Tweeter dispersion is not a new or inferior design. It's also not a home install shoot-in-the -dark placement. Microphones coupled with a good spectrum analyzer is needed. For the record I personally never use 4 ohm car audio drivers in cars either. Amplifiers love a bit of resistance and 8 ohm audiophile drivers sound much cleaner. 
Sorry if I'm not not as expert as all the pros here. I don’t use words like"bump" and "hit" but in over 20 years I've never had a complaint.


----------



## Niebur3 (Jul 11, 2008)

Kcmoto said:


> Tweeter dispersion is not a new or inferior design. It's also not a home install shoot-in-the -dark placement. Microphones coupled with a good spectrum analyzer is needed. For the record I personally never use 4 ohm car audio drivers in cars either. Amplifiers love a bit of resistance and 8 ohm audiophile drivers sound much cleaner.
> Sorry if I'm not not as expert as all the pros here. I don’t use words like"bump" and "hit" but in over 20 years I've never had a complaint.


I have to say, I'm not sure what you are saying in most of this. Who is using "bump" and "hit" for anything with tweeters and how does that make anyone a pro? 4-ohm speakers are not "dirtier" than 8-ohm speakers. This is nothing but myth and psychoacoustics. Firing up at a windshield can sound good but is 100% reflective sound but the results are less predictable as the slope of the windshield and distance to it plays a big role.


----------



## Kcmoto (Mar 11, 2021)

Niebur3 said:


> I have to say, I'm not sure what you are saying in most of this. Who is using "bump" and "hit" for anything with tweeters and how does that make anyone a pro? 4-ohm speakers are not "dirtier" than 8-ohm speakers. This is nothing but myth and psychoacoustics. Firing up at a windshield can sound good but is 100% reflective sound but the results are less predictable as the slope of the windshield and distance to it plays a big role.

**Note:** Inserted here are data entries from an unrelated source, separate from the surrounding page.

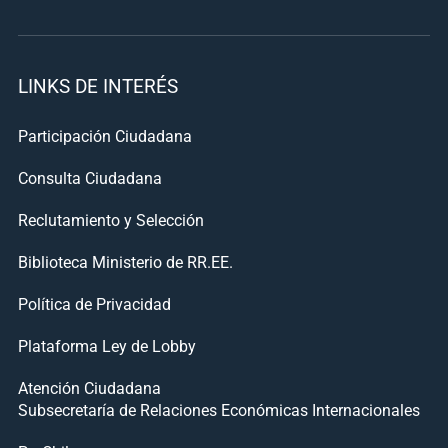
LINKS DE INTERÉS
Participación Ciudadana
Consulta Ciudadana
Reclutamiento y Selección
Biblioteca Ministerio de RR.EE.
Política de Privacidad
Plataforma Ley de Lobby
Atención Ciudadana
Subsecretaría de Relaciones Económicas Internacionales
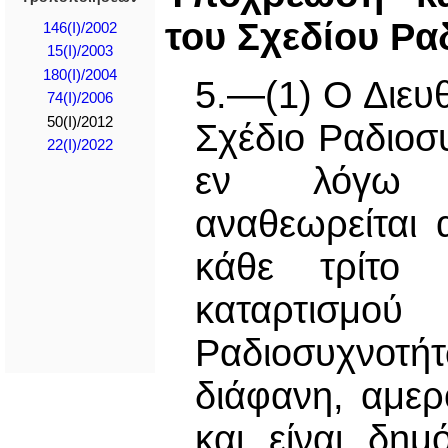
του Σχεδίου Ρ
146(I)/2002
15(I)/2003
180(I)/2004
5.—(1) Ο Διευθ
74(I)/2006
50(I)/2012
Σχέδιο Ραδιοσ
22(I)/2022
εν λόγω Σ
αναθεωρείται 
κάθε τρίτο 
καταρτισμ
Ραδιοσυχνοτήτ
διάφανη, αμερ
και είναι δημ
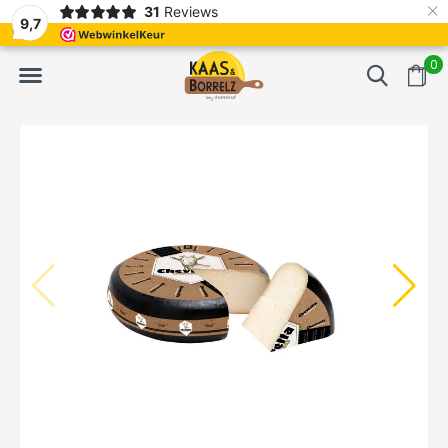
×
31
Reviews
t.
Meistens Lieferung innerhalb von 3 Tagen
Gratis bezorgd va
9,7
0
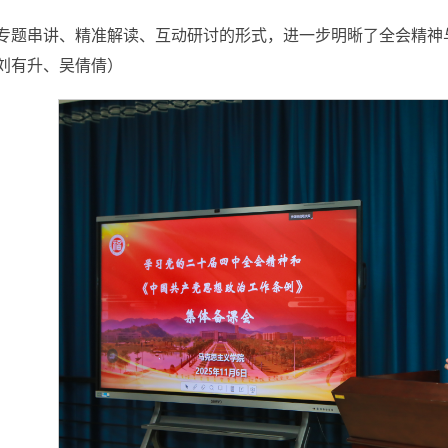
专题串讲、精准解读、互动研讨的形式，进一步明晰了全会精神
刘有升、吴倩倩）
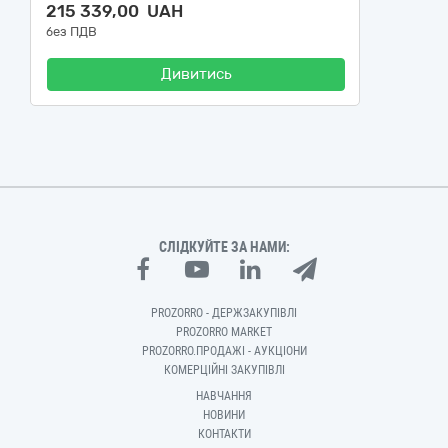
215 339,00 UAH
без ПДВ
Дивитись
СЛІДКУЙТЕ ЗА НАМИ:
PROZORRO - ДЕРЖЗАКУПІВЛІ
PROZORRO MARKET
PROZORRO.ПРОДАЖІ - АУКЦІОНИ
КОМЕРЦІЙНІ ЗАКУПІВЛІ
НАВЧАННЯ
НОВИНИ
КОНТАКТИ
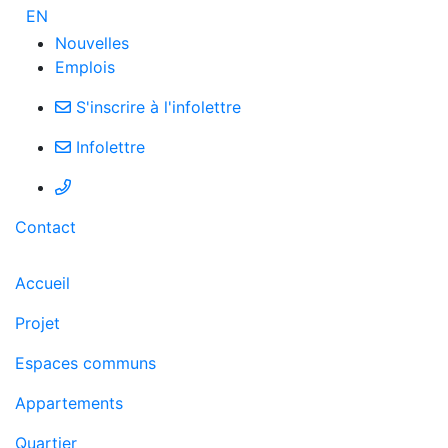
EN
Nouvelles
Emplois
S'inscrire à l'infolettre
Infolettre
Contact
Accueil
Projet
Espaces communs
Appartements
Quartier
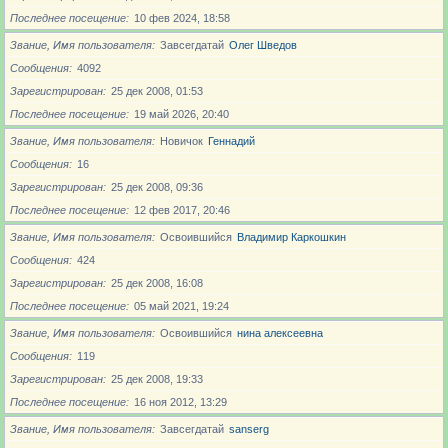
Последнее посещение
10 фев 2024, 18:58
Звание, Имя пользователя
Завсегдатай
Олег Шведов
Сообщения
4092
Зарегистрирован
25 дек 2008, 01:53
Последнее посещение
19 май 2026, 20:40
Звание, Имя пользователя
Новичoк
Геннадий
Сообщения
16
Зарегистрирован
25 дек 2008, 09:36
Последнее посещение
12 фев 2017, 20:46
Звание, Имя пользователя
Освоившийся
Владимир Каркошкин
Сообщения
424
Зарегистрирован
25 дек 2008, 16:08
Последнее посещение
05 май 2021, 19:24
Звание, Имя пользователя
Освоившийся
нина алексеевна
Сообщения
119
Зарегистрирован
25 дек 2008, 19:33
Последнее посещение
16 ноя 2012, 13:29
Звание, Имя пользователя
Завсегдатай
sanserg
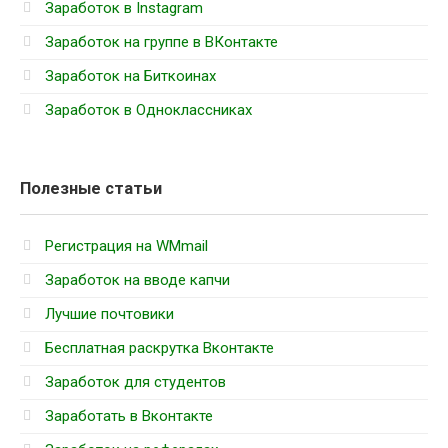
Заработок в Instagram
Заработок на группе в ВКонтакте
Заработок на Биткоинах
Заработок в Одноклассниках
Полезные статьи
Регистрация на WMmail
Заработок на вводе капчи
Лучшие почтовики
Бесплатная раскрутка Вконтакте
Заработок для студентов
Заработать в Вконтакте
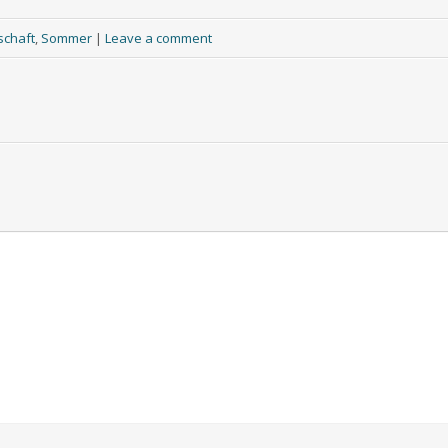
schaft
,
Sommer
|
Leave a comment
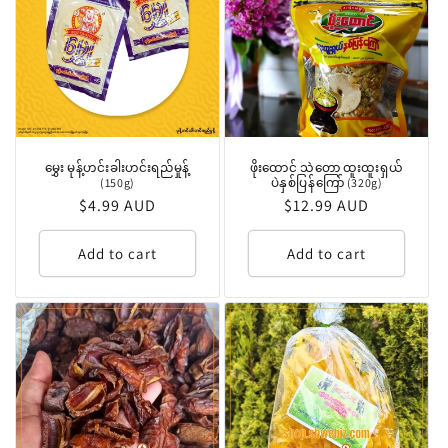
မွှေး မုန့်ဟင်းခါးဟင်းရည်မှုန့်
ဖိုးထောင် သဲတော ထူးထူးရှယ်
(150g)
ပဲနှစ်ပြန်ကြော် (320g)
Regular
$4.99 AUD
Regular
$12.99 AUD
price
price
Add to cart
Add to cart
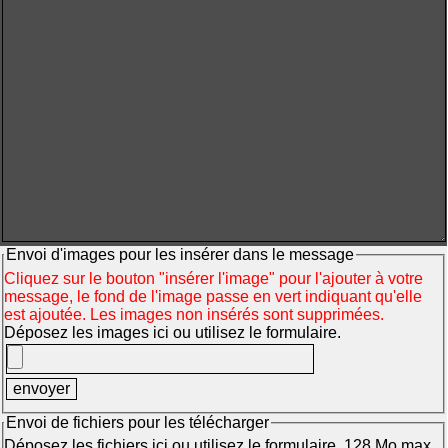
Envoi d'images pour les insérer dans le message
Cliquez sur le bouton "insérer l'image" pour l'ajouter à votre
message, le fond de l'image passe en vert indiquant qu'elle
est ajoutée. Les images non insérés sont supprimées.
Déposez les images ici ou utilisez le formulaire.
Envoi de fichiers pour les télécharger
Déposez les fichiers ici ou utilisez le formulaire. 128 Mo max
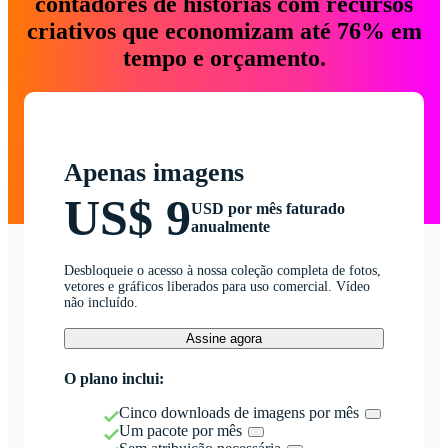
contadores de histórias com recursos
criativos que economizam até 76% em
tempo e orçamento.
Apenas imagens
US$ 9
USD por mês faturado
anualmente
Desbloqueie o acesso à nossa coleção completa de fotos,
vetores e gráficos liberados para uso comercial. Vídeo
não incluído.
Assine agora
O plano inclui:
Cinco downloads de imagens por mês
Um pacote por mês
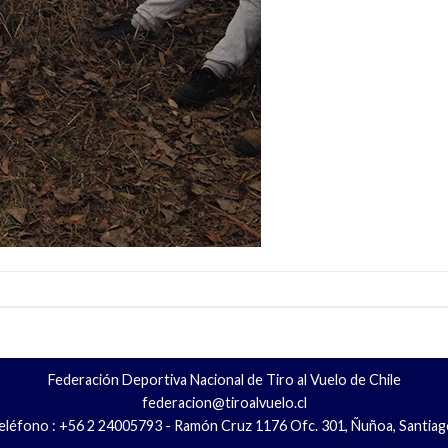
Federación Deportiva Nacional de Tiro al Vuelo de Chile
federacion@tiroalvuelo.cl
eléfono : +56 2 24005793 - Ramón Cruz 1176 Ofc. 301, Ñuñoa, Santiag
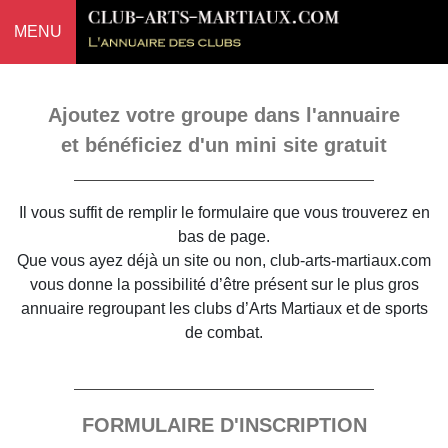
MENU
Ajoutez votre groupe dans l'annuaire
et bénéficiez d'un mini site gratuit
Il vous suffit de remplir le formulaire que vous trouverez en
bas de page.
Que vous ayez déjà un site ou non, club-arts-martiaux.com
vous donne la possibilité d’être présent sur le plus gros
annuaire regroupant les clubs d’Arts Martiaux et de sports
de combat.
FORMULAIRE D'INSCRIPTION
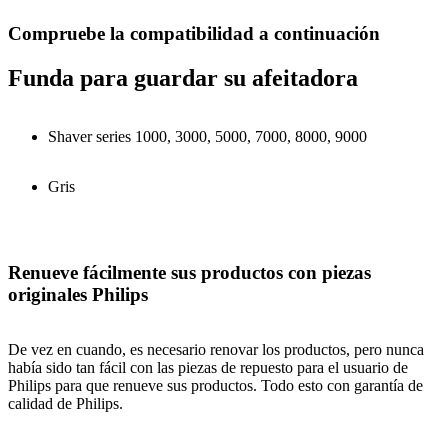
Compruebe la compatibilidad a continuación
Funda para guardar su afeitadora
Shaver series 1000, 3000, 5000, 7000, 8000, 9000
Gris
Renueve fácilmente sus productos con piezas
originales Philips
De vez en cuando, es necesario renovar los productos, pero nunca
había sido tan fácil con las piezas de repuesto para el usuario de
Philips para que renueve sus productos. Todo esto con garantía de
calidad de Philips.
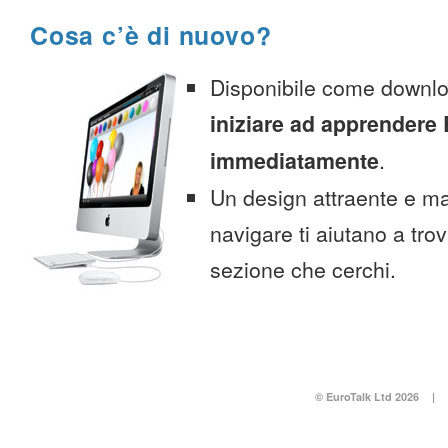
Cosa c’è di nuovo?
Disponibile come downlo
iniziare ad apprendere
immediatamente
.
Un design attraente e ma
navigare ti aiutano a tro
sezione che cerchi.
© EuroTalk Ltd 2026
|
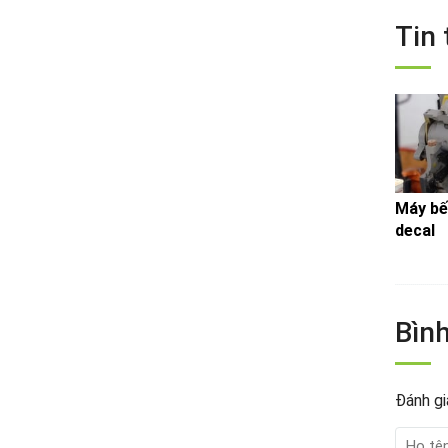
Chia sẻ:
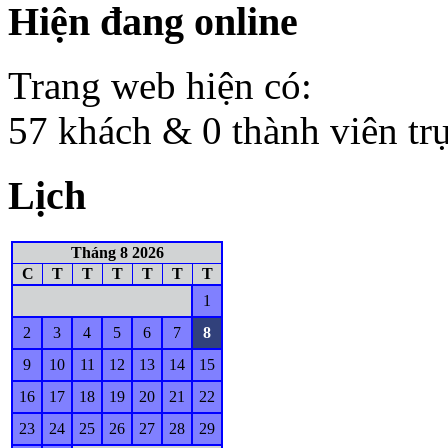
Hiện đang online
Trang web hiện có:
57 khách & 0 thành viên tr
Lịch
Tháng 8 2026
C
T
T
T
T
T
T
1
2
3
4
5
6
7
8
9
10
11
12
13
14
15
16
17
18
19
20
21
22
23
24
25
26
27
28
29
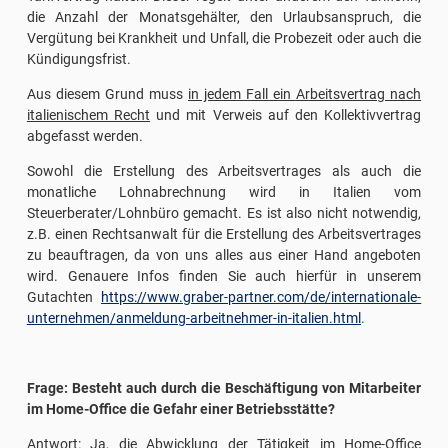
die Anzahl der Monatsgehälter, den Urlaubsanspruch, die
Vergütung bei Krankheit und Unfall, die Probezeit oder auch die
Kündigungsfrist.
Aus diesem Grund muss
in jedem Fall ein Arbeitsvertrag nach
italienischem Recht
und mit Verweis auf den Kollektivvertrag
abgefasst werden.
Sowohl die Erstellung des Arbeitsvertrages als auch die
monatliche Lohnabrechnung wird in Italien vom
Steuerberater/Lohnbüro gemacht. Es ist also nicht notwendig,
z.B. einen Rechtsanwalt für die Erstellung des Arbeitsvertrages
zu beauftragen, da von uns alles aus einer Hand angeboten
wird. Genauere Infos finden Sie auch hierfür in unserem
Gutachten
https://www.graber-partner.com/de/internationale-
unternehmen/anmeldung-arbeitnehmer-in-italien.html
.
Frage: Besteht auch durch die Beschäftigung von Mitarbeiter
im Home-Office die Gefahr einer Betriebsstätte?
Antwort: Ja, die Abwicklung der Tätigkeit im Home-Office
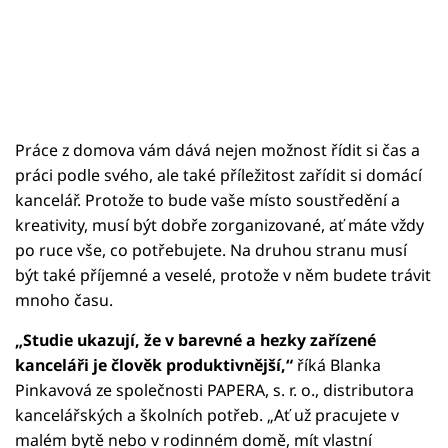
Práce z domova vám dává nejen možnost řídit si čas a
práci podle svého, ale také příležitost zařídit si domácí
kancelář. Protože to bude vaše místo soustředění a
kreativity, musí být dobře zorganizované, ať máte vždy
po ruce vše, co potřebujete. Na druhou stranu musí
být také příjemné a veselé, protože v něm budete trávit
mnoho času.
„Studie ukazují, že v barevné a hezky zařízené
kanceláři je člověk produktivnější,“
říká Blanka
Pinkavová ze společnosti PAPERA, s. r. o., distributora
kancelářských a školních potřeb. „Ať už pracujete v
malém bytě nebo v rodinném domě, mít vlastní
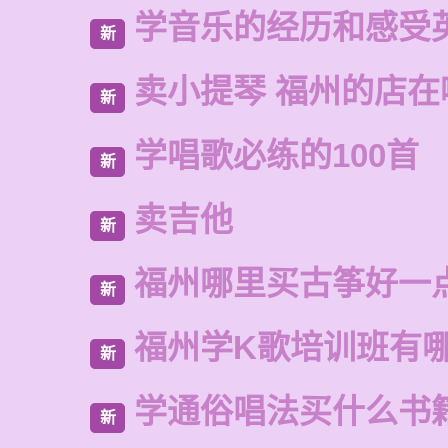
学音乐的经历和感受
新
卖小提琴 福州的店在
新
学唱歌必练的100首
新
卖吉他
新
福州哪里买古筝好一
新
福州学K歌培训班有
新
学通俗唱法买什么书
新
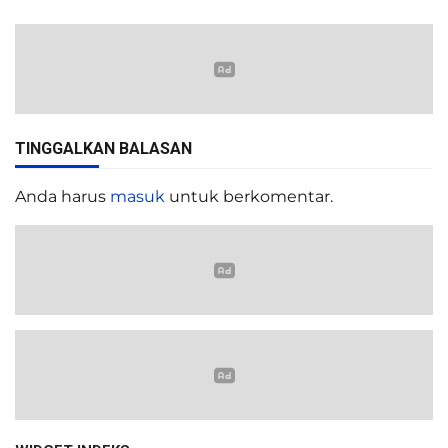
TINGGALKAN BALASAN
Anda harus
masuk
untuk berkomentar.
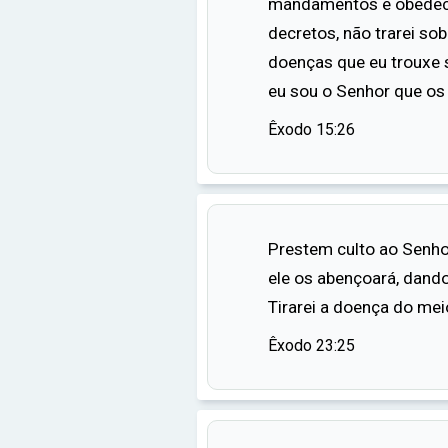
mandamentos e obedec
vem de Deus e que, muitas ve
decretos, não trarei s
cura.
doenças que eu trouxe s
eu sou o Senhor que os 
Êxodo 15:26
Prestem culto ao Senhor
ele os abençoará, dando
Tirarei a doença do mei
Êxodo 23:25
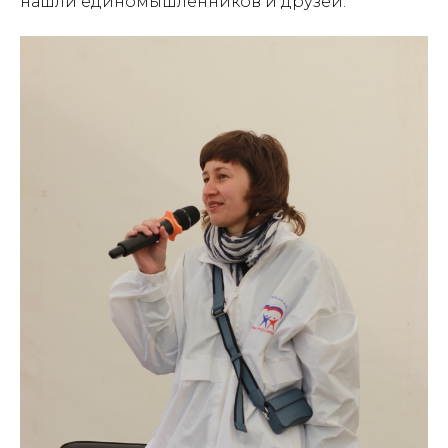
нашли единомышленников и друзей.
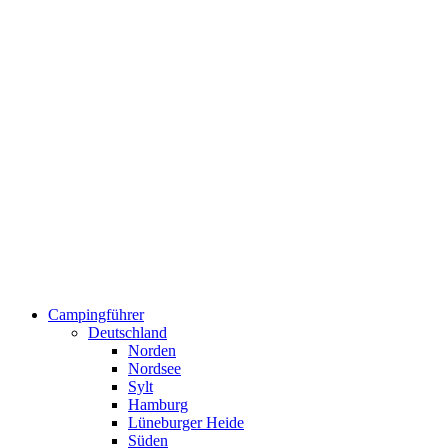
Campingführer
Deutschland
Norden
Nordsee
Sylt
Hamburg
Lüneburger Heide
Süden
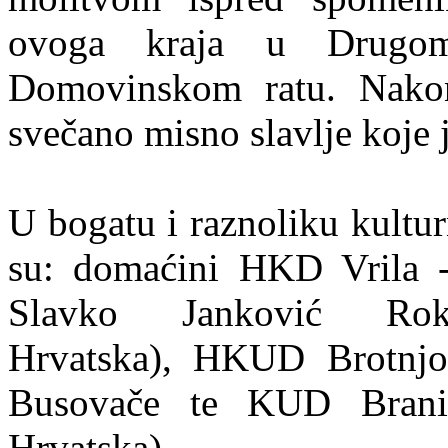
ovoga kraja u Drugom
Domovinskom ratu. Nakon 
svečano misno slavlje koje 
U bogatu i raznoliku kultu
su: domaćini HKD Vrila 
Slavko Janković Rokov
Hrvatska), HKUD Brotnjo
Busovače te KUD Brani
Hrvatska).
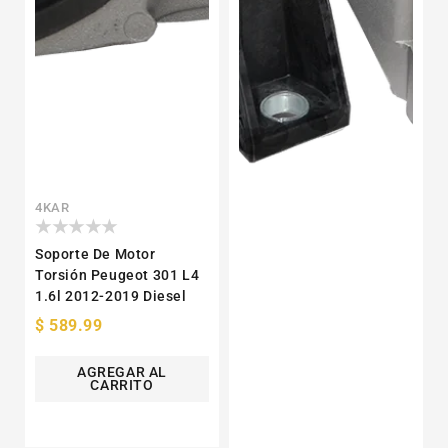
Proveedor:
4KAR
Soporte De Motor
Torsión Peugeot 301 L4
1.6l 2012-2019 Diesel
Precio
$ 589.99
habitual
AGREGAR AL
CARRITO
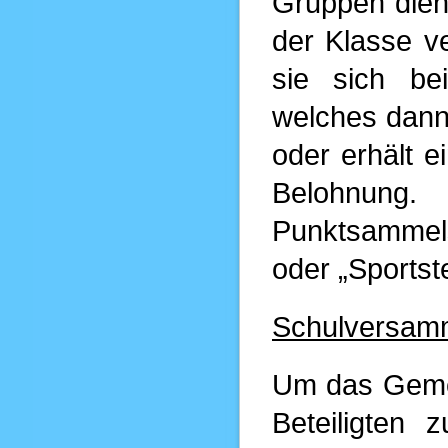
Gruppen dien
der Klasse v
sie sich be
welches dann 
oder erhält e
Belohnung.
Punktsammel
oder „Sportst
Schulversam
Um das Gemei
Beteiligten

 Speaking car audio in general the "pros" around me use "hit and bump" excessively which has nothing to do with "phychoacoustics"(?). Lack of electronic theory and physics is not a legitimate excuse to call anything a "myth". My side vocation is teaching in the surgical realm. I just made a very simple and very experienced comment. I'm sorry you can't understand and I certainly don't have time to waste trying. I thought other surgeons were sometimes a bit resistive to new information due to their inherent "god" complex of already knowing absolutely everything but apparently I've found their competition. I'll step carefully and leave the "discussion".


----------



## Niebur3 (Jul 11, 2008)

Your 4-ohm being “dirtier” than 8-ohm comment is what I called nothing but psychoacoustics. I am merely disagreeing with your assertion that firing a tweeter at a windshield is always better than on axis. It can work fine but on axis is much more predictable. I completely understand (other than referring to bump and hit when discussing tweeters), I just disagree. So go ahead and play the victim here.


----------